After losing to Mexico for the first time the Americans had to beat Italy in a home-and-home playoff to qualify for last year’s global tournament. While that might have elevated their blood pressure, they understand that more competitive matches are good for women’s soccer.
“This is what you want to see out of the game,” says Lloyd. “I don’t think it would be good to have 8-0 games against teams all the time.”
Not that the Yanks don’t. They still have double-digit kick-arounds with the Dominicans and Guatemalans and they outscored their regional rivals, 38-0, in the qualifying tourney for London. But once they get to the Games, they’ve historically had to sweat blood to advance. Of the 22 Olympic matches they’ve played since women’s soccer was added to the program in 1996, 14 have been decided by one goal or ended in draws, and each of the last three finals went to overtime.
“It just keeps getting harder and harder and harder,” says Lloyd.
The women’s game has become decidedly more technical, with more emphasis on possession and passing and the Americans, who once could run opponents off the field, have had to adapt. The Japanese, whom the US team once treated as casually as plastic playthings, now give them tutorials on patience and precision.
“We’ve mainly over the years relied on our athleticism and our fitness,” says Lloyd. “But the times are changing and we can’t rely on that anymore.”
Sundhage, a former Swedish star who played against the Americans in the 1996 Games, preaches tactical sophistication, which her tutees have tried to weave into their star-spangled DNA. “The physicality is part of the USA culture,” says Wambach. “It’s who we are.”
The Yanks won in Beijing by banging around the same Brazilians who’d humiliated them by four goals in the 2007 Cup semis. Seven starters from that team return, most notably captain Christie Rampone, Lloyd, and Solo, the world’s best keeper who has become the team’s controversial face.
Just in the last two months she has appeared on the cover of Vogue with tennis player Serena Williams and swimmer Ryan Lochte, received a public warning from the US Anti-Doping Agency for using a pre-menstrual medication that contained a banned drug, and raised eyebrows with her comments about sex in the Olympic village in an ESPN magazine story.

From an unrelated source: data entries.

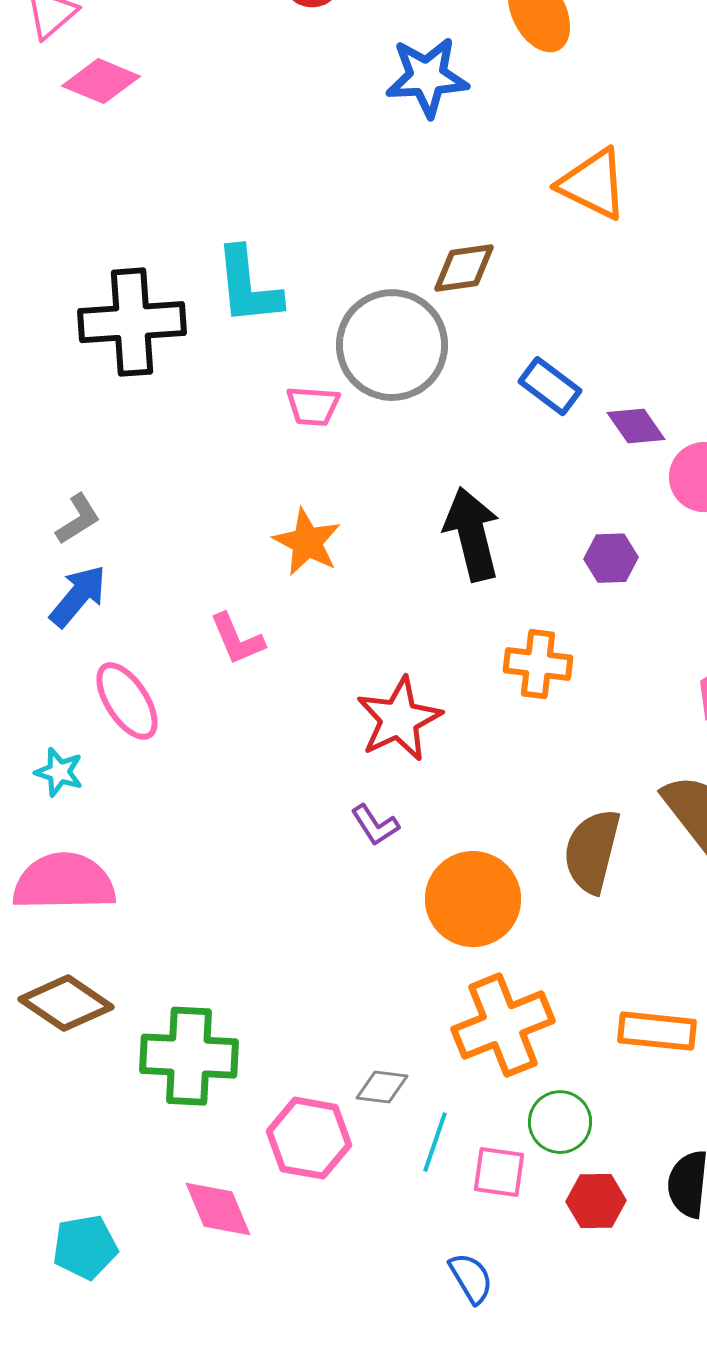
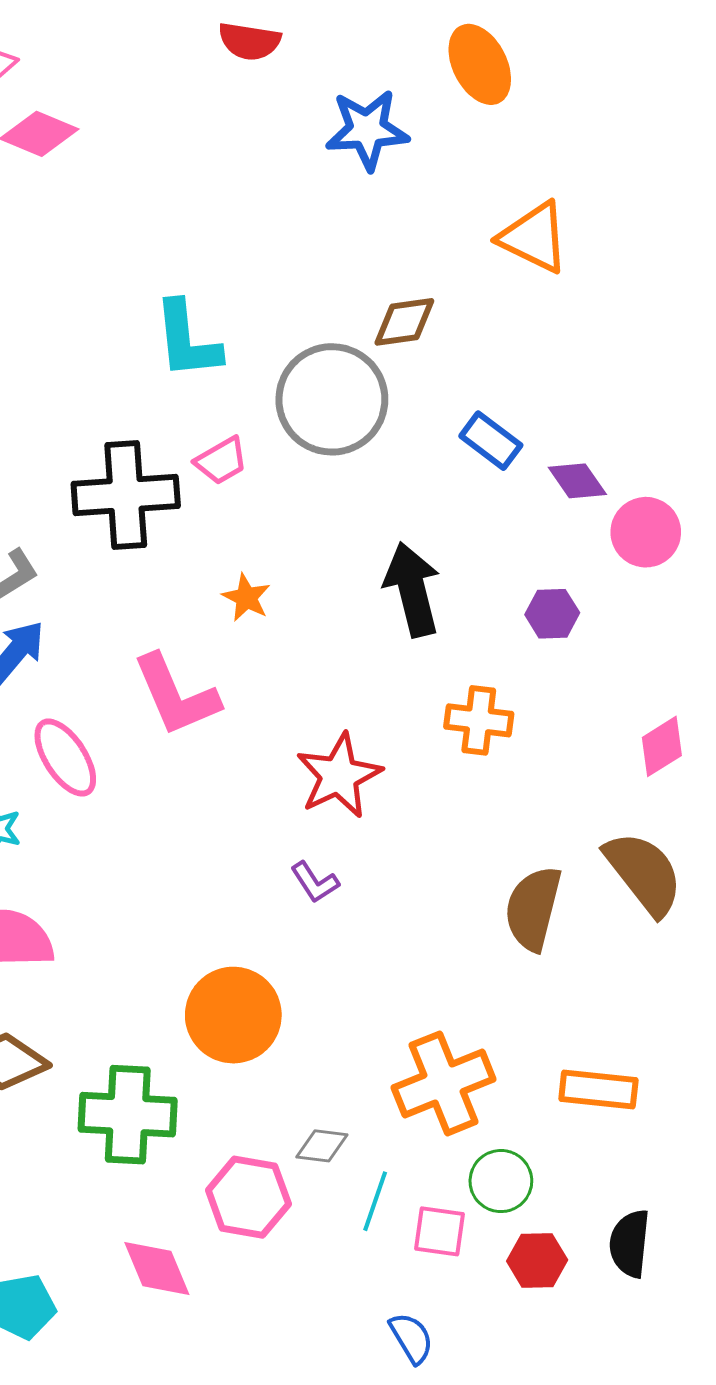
black cross: (132, 322) -> (126, 495), moved
pink trapezoid: (313, 406) -> (221, 461), moved, turned -34
orange star: (307, 542) -> (246, 598), size x0.7
pink L-shape: (237, 639) -> (176, 695), size x1.6
orange circle: (473, 899) -> (233, 1015), moved

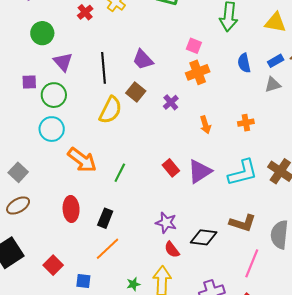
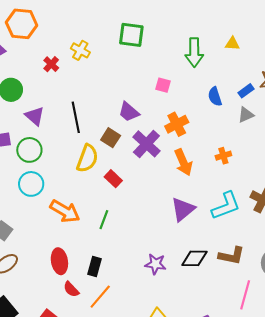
yellow triangle: (275, 22) -> (232, 44), moved, size x0.7
purple trapezoid: (143, 60) -> (129, 112), moved
orange cross: (198, 72) -> (177, 124), moved
purple cross: (171, 102) -> (146, 144), size x1.8
orange arrow: (205, 125) -> (183, 162), size x1.5
red rectangle: (171, 168) -> (113, 179), moved
black diamond: (204, 237) -> (194, 258), moved
red semicircle: (172, 250) -> (71, 289), moved

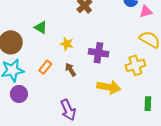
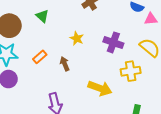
yellow star: (67, 44) -> (77, 38), moved
purple cross: (98, 53) -> (113, 42), moved

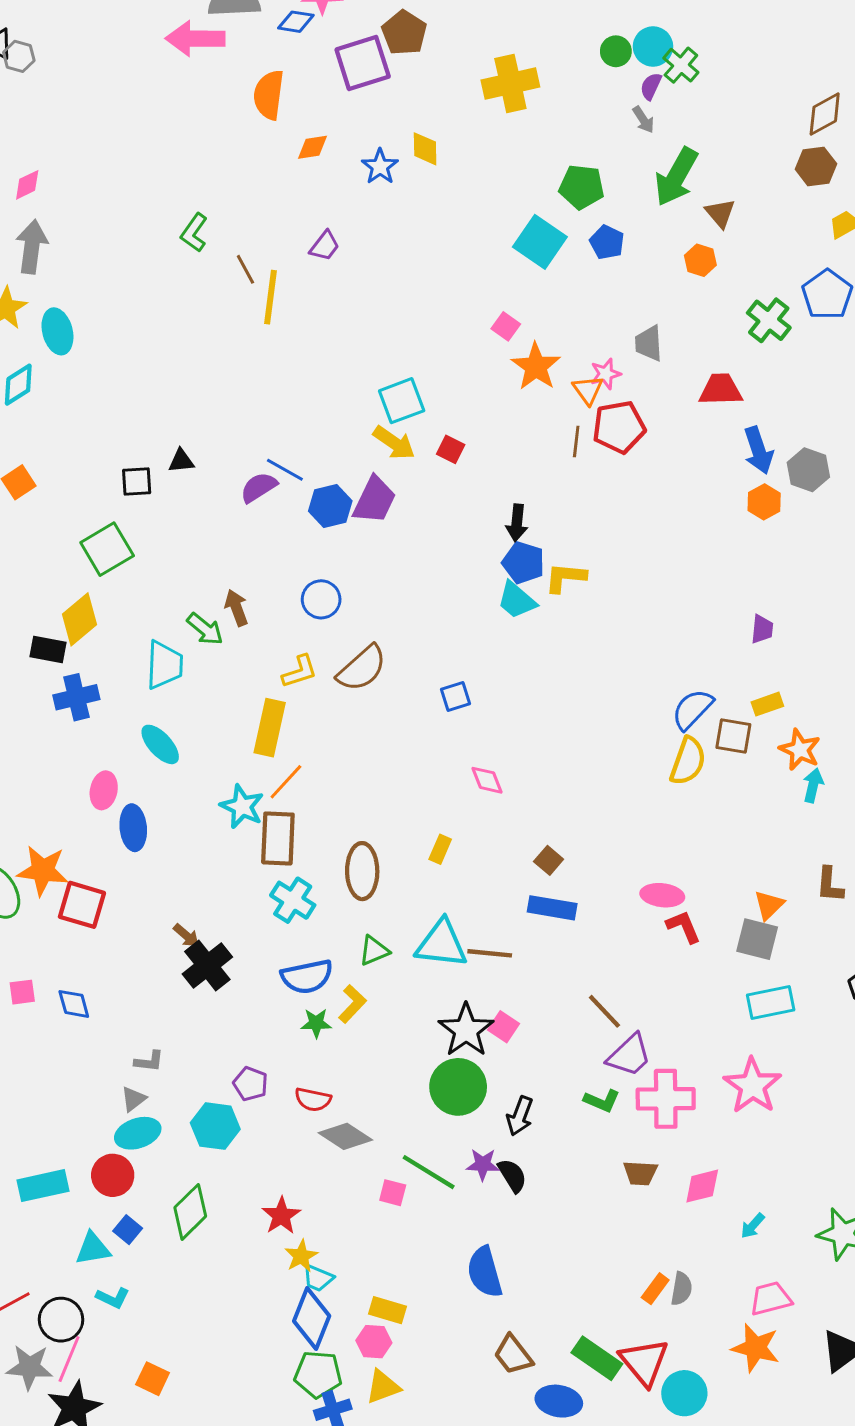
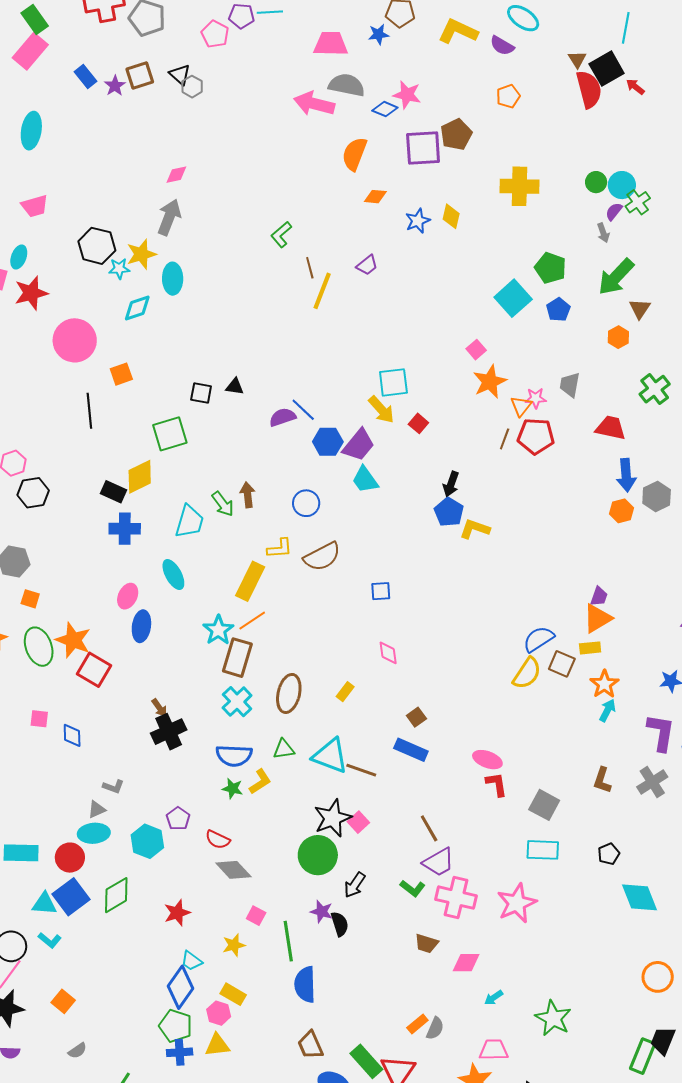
cyan trapezoid: (517, 600) -> (365, 480), moved
orange triangle: (769, 905) -> (597, 618), moved, size x1.4
green line: (429, 1172) -> (288, 941), moved, turned 36
blue square: (128, 1230) -> (71, 897), size x1.8
yellow star: (301, 1256) -> (234, 945), moved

“I know who I am, I know what I believe in, and I’m not going to apologize for that,” Solo says.
What the London team has that the Beijing team did not is two big guns up front — Wambach, who collected gold in 2004 when she scored the winning goal but broke her leg just before the 2008 Games, and Alex Morgan, a former benchwarmer turned dead-eye sniper. That duo has scored 30 of the team’s 68 goals this year and their firepower should be enough to get the defending champs past preliminary opponents France, Colombia, and North Korea, all of whom they dispatched in last year’s Cup.
Winning their group would put the United States on track for another showdown with the Brazilians and a rematch with the Japanese, who handed the Americans their only loss of the year in the Algarve Cup and shut them out for the first time in 58 matches.
“There’s no better motivation than losing,” says Wambach, “This team has something to prove.”